- **Exercise**:
Copy out every line of the material below, character for character, apart from the pictures.

- **Dataset records**:
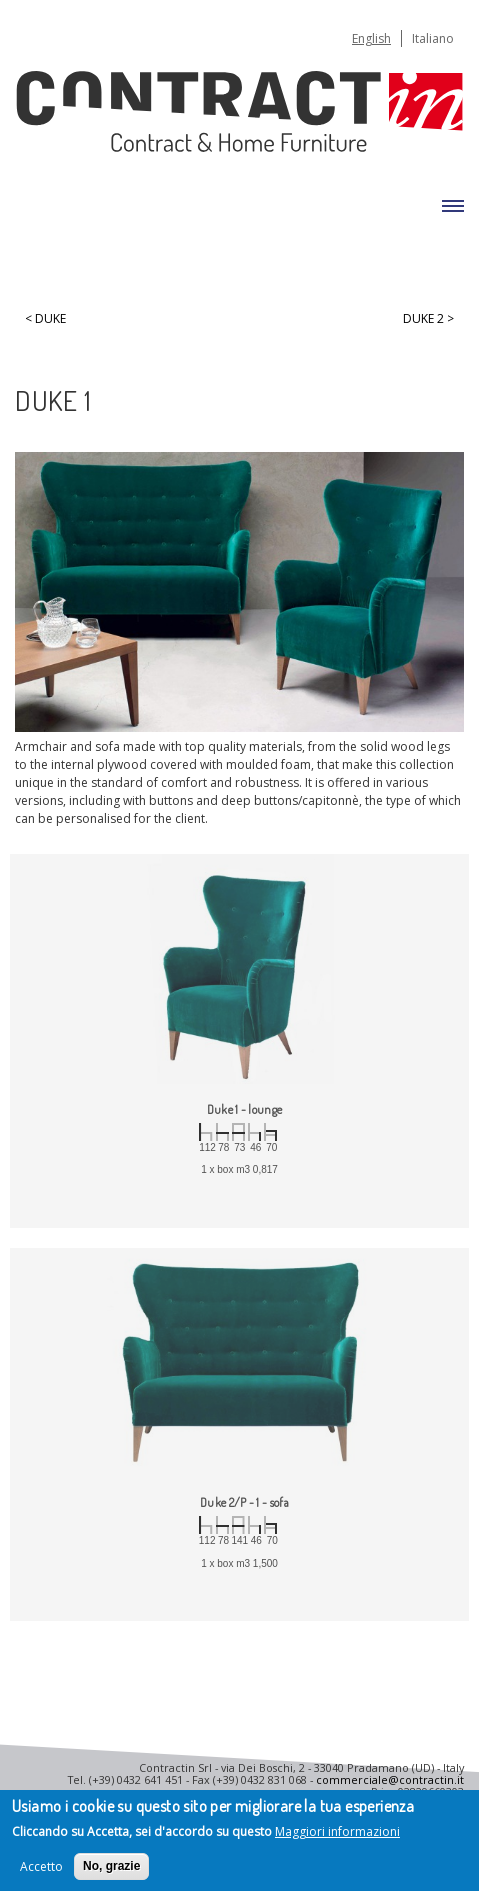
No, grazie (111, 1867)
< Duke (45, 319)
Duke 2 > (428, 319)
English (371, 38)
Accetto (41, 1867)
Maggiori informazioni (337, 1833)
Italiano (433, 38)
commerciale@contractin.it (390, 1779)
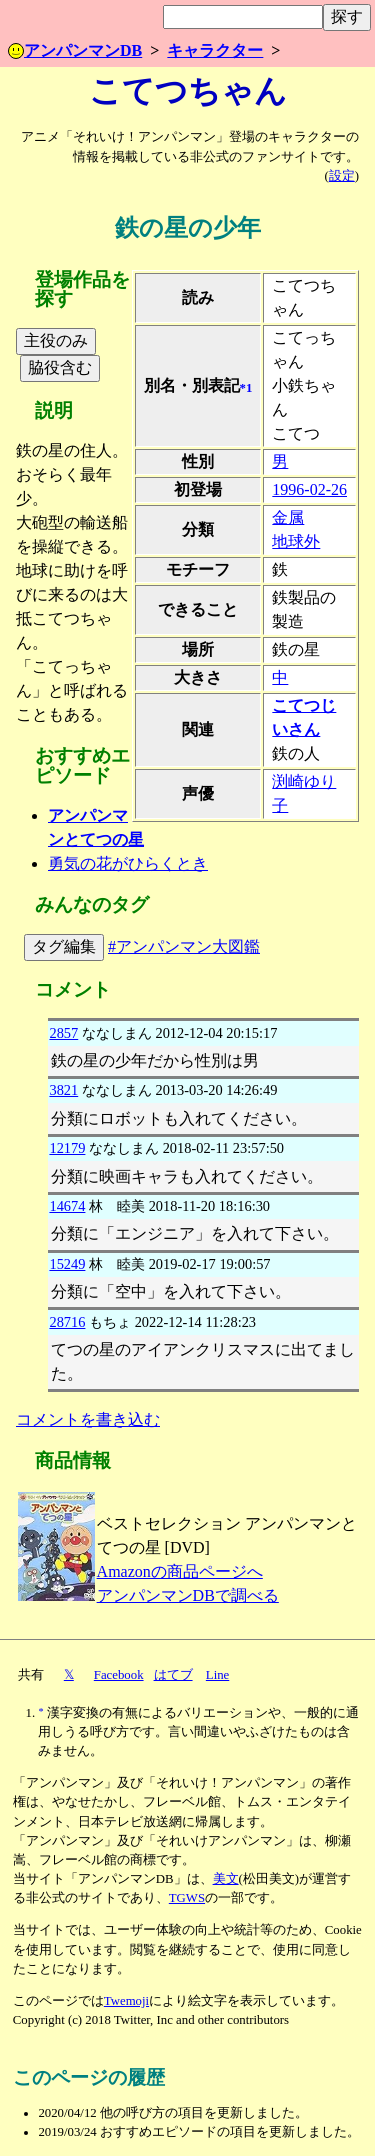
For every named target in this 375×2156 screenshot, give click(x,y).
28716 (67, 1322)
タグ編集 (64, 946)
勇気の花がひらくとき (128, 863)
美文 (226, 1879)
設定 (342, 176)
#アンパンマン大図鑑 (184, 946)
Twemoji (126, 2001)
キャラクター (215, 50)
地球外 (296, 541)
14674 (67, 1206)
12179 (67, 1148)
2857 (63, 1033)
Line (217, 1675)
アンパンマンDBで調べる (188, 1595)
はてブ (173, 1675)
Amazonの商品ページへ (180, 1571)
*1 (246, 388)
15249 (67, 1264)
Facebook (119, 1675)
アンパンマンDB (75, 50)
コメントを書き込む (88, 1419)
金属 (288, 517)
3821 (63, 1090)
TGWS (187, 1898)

- **Solution to the problem**:
No, grazie (111, 1867)
< Duke (45, 319)
Duke 2 > (428, 319)
English (371, 38)
Accetto (41, 1867)
Maggiori informazioni (337, 1833)
Italiano (433, 38)
commerciale@contractin.it (390, 1779)
For every named target in this 375×2156 screenshot, give click(x,y).
28716 (67, 1322)
タグ編集 (64, 946)
勇気の花がひらくとき (128, 863)
美文 (226, 1879)
設定 (342, 176)
#アンパンマン大図鑑 (184, 946)
Twemoji (126, 2001)
キャラクター (215, 50)
地球外 (296, 541)
14674 (67, 1206)
12179 (67, 1148)
2857 (63, 1033)
Line (217, 1675)
アンパンマンDBで調べる (188, 1595)
はてブ (173, 1675)
Amazonの商品ページへ (180, 1571)
*1 (246, 388)
15249 (67, 1264)
Facebook (119, 1675)
アンパンマンDB (75, 50)
コメントを書き込む (88, 1419)
金属 (288, 517)
3821 (63, 1090)
TGWS (187, 1898)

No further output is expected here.